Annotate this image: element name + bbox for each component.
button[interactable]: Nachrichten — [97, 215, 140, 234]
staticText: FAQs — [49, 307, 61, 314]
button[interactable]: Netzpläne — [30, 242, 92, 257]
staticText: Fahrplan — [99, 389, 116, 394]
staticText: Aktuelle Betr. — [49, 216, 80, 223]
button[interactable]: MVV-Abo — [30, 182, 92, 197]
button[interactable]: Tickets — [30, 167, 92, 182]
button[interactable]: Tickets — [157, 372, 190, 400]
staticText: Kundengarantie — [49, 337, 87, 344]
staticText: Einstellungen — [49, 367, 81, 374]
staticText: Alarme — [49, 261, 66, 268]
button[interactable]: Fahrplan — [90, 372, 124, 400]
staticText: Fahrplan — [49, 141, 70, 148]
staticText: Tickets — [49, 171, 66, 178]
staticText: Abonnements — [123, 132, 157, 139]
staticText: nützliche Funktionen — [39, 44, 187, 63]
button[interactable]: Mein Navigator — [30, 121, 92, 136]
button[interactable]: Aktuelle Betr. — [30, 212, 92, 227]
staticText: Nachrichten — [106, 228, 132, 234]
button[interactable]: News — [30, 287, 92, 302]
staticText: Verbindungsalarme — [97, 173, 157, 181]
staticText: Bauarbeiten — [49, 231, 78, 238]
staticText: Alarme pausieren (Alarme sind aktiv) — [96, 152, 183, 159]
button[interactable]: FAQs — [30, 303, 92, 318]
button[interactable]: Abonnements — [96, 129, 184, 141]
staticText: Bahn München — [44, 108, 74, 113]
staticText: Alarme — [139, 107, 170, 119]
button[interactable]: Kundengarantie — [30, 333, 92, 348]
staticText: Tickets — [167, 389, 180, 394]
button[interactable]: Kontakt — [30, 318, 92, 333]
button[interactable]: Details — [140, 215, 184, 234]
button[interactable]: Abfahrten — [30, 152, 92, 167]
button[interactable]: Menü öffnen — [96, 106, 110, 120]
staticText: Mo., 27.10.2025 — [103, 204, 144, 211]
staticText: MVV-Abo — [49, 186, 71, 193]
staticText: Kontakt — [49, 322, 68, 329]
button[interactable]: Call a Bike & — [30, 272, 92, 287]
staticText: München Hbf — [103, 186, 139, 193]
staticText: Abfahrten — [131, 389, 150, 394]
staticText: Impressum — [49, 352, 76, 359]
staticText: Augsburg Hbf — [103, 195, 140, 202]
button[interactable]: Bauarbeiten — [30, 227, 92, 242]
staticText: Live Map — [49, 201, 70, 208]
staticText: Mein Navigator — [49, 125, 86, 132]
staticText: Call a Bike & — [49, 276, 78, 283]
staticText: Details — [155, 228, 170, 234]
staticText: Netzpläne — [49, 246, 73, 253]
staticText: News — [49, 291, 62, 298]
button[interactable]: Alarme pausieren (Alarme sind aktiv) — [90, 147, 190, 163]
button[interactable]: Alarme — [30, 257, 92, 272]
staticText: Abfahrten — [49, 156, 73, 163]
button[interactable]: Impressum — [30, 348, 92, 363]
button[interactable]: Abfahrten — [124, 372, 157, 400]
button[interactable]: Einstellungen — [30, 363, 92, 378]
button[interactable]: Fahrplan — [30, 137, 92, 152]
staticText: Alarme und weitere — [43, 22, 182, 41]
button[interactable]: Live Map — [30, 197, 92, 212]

WHAT TO DO:
Take each line in the listing that has the word "Impressum" and copy it.

WRITTEN SOLUTION:
staticText: Impressum — [49, 352, 76, 359]
button[interactable]: Impressum — [30, 348, 92, 363]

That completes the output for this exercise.